Copy out all lines of the records in which the word "construcción" appears.
═══ Supplied records
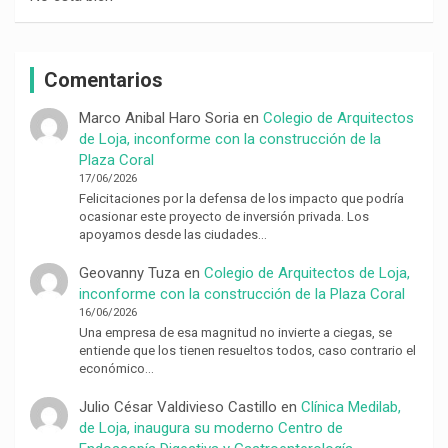
Comentarios
Marco Anibal Haro Soria
en
Colegio de Arquitectos
de Loja, inconforme con la construcción de la
Plaza Coral
17/06/2026
Felicitaciones por la defensa de los impacto que podría
ocasionar este proyecto de inversión privada. Los
apoyamos desde las ciudades…
Geovanny Tuza
en
Colegio de Arquitectos de Loja,
inconforme con la construcción de la Plaza Coral
16/06/2026
Una empresa de esa magnitud no invierte a ciegas, se
entiende que los tienen resueltos todos, caso contrario el
económico…
Julio César Valdivieso Castillo
en
Clínica Medilab,
de Loja, inaugura su moderno Centro de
══════
- _Solution to this problem_
de Loja, inconforme con la construcción de la
inconforme con la construcción de la Plaza Coral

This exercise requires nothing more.